Seguramente comprenden la necesidad de visibilizar a un colectivo que ha sido perseguido y proscrito durante siglos; que sólo en el último tercio del siglo XX ha comenzado a tener derechos en algunos lugares del mundo. Que sólo desde principios del siglo XXI tiene derecho a contraer matrimonio y formar una familia en contadísimos lugares, España entre ellos. Que, pese a todo, sigue soportando el peso del prejuicio, la ignorancia y el fanatismo acumulados durante tanto tiempo y por instituciones tan diversas como el Estado o la Iglesia. Que todavía sigue siendo objeto de persecución en tantos países. Que todavía soporta el estigma y el peso de la condena moral por los administradores de las religiones monoteístas, que no dudan en considerarlos pecaminosos.
En estas circunstancias, pues, estos sectores conservadores seguramente comparten y respaldan la necesidad de manifestar públicamente el orgullo de mantener una conducta tan duramente perseguida. Su oposición es, claro, una mera cuestión de estética.
¡Cuestión de estética! Vale, reconozco que a mí me parece contraproducente el histrionismo con el que se exhiben una parte de los manifestantes del día del orgullo gay. Si yo fuera homosexual, no me gustaría soportar el peso de una etiqueta así, estaría a favor de otra forma de defender mis derechos. Pensaría que de la forma actual se estaría contribuyendo a reproducir los estereotipos en los que durante tanto tiempo nos habían recluido, más que a romper con ellos. Pero nada más. El acto me parece una fiesta. Punto.
Porque si sólo es cuestión de estética, a mí hay espectáculos que me parecen mucho más repulsivos. Por ejemplo, me repugna la visión de un toro ensangrentado, torturado a dosis pequeñas hasta que es finalmente ajusticiado entre el delirio de la gente. Para quienes critican la marcha gay por su estética, sin embargo, este espectáculo es cultura. Y en tanto representación suprema de los valores patrios, es incluso elevado a la categoría de fiesta nacional.

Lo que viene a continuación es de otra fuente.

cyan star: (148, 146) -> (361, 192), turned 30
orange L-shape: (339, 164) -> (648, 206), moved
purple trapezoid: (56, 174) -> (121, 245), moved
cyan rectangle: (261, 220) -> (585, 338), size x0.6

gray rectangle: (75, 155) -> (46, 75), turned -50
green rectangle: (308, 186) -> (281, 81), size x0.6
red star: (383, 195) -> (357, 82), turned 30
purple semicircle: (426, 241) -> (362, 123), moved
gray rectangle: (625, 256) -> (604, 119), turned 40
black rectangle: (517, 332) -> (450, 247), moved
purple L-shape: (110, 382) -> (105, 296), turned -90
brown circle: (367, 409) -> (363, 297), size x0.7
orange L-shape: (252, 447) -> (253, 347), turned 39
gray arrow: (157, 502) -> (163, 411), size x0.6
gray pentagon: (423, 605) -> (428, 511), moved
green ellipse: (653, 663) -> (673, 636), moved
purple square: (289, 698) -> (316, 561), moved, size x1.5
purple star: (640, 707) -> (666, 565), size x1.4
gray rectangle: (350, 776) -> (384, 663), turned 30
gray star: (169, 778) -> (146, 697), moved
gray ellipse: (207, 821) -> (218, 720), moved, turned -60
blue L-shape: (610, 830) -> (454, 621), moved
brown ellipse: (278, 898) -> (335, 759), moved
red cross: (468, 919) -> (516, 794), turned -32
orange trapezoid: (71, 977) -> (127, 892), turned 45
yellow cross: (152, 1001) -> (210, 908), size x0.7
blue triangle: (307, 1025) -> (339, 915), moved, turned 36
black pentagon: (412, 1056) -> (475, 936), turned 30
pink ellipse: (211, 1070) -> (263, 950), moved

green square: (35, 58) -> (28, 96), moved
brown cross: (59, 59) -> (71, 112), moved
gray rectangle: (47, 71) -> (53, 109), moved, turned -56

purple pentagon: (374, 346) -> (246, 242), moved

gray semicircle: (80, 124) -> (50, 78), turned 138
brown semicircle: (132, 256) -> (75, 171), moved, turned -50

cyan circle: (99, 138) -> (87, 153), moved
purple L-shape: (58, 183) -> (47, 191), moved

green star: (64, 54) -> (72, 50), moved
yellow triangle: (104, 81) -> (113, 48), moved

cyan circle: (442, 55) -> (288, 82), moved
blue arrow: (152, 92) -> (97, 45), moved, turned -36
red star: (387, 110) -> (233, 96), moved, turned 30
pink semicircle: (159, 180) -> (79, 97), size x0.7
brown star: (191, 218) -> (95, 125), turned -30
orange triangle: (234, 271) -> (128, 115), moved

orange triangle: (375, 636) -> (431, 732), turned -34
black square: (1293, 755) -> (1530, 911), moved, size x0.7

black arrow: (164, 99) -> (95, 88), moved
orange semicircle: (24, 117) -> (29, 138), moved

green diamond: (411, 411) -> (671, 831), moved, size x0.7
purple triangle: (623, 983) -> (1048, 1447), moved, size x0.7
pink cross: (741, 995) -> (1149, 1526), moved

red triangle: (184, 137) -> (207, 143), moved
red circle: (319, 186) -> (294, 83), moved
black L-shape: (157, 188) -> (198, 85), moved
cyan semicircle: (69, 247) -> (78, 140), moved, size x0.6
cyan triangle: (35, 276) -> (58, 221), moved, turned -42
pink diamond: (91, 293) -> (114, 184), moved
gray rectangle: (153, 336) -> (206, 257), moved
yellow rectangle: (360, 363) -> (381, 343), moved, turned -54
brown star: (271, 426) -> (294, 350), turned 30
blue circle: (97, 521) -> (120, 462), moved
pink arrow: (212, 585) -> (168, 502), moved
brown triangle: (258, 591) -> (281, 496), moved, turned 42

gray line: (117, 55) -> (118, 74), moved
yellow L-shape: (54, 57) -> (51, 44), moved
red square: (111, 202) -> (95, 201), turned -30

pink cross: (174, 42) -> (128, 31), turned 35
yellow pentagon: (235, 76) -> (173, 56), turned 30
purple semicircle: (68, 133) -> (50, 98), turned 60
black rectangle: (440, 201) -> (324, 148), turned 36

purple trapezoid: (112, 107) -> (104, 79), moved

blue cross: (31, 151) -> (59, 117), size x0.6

Ni más ni menos.
Otro tanto ocurre con las procesiones de Semana Santa, momento en que durante varios días los católicos toman las calles para sacar a sus iconos en procesión ataviados con capuchones que les cubren el rostro y una vestimenta que les llega hasta los pies. Si fuese por estética, y yo fuese negro, tendría sudores fríos al ver una procesión... Esto por no mencionar a esos fieles que se flagelan en la espalda hasta sangrar, o caminan descalzos o de rodillas para expiar sus penas. Esta estética no les molesta, sino que es expresión máxima de la fe de un pueblo.
En fin, si uno fuese malpensado creería que tal vez no es sólo la estética lo que les molesta, sino la pública exhibición de su inmundicia moral. “Orgullosos... ¿de qué?” se preguntaba hace poco el conservador canal Intereconomía en el spot que podrás ver a continuación. Porque no soy avieso, que si no pensaría que la cosa va más allá de lo meramente estético...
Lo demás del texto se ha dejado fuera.